> **Description of the task**: Where a line of the data below has the string "Releaf", copy that line.

Records from a data source
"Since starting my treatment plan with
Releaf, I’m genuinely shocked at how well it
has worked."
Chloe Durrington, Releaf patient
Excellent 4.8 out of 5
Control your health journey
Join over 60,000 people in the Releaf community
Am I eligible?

> **Problem solution**:
Releaf, I’m genuinely shocked at how well it
Chloe Durrington, Releaf patient
Join over 60,000 people in the Releaf community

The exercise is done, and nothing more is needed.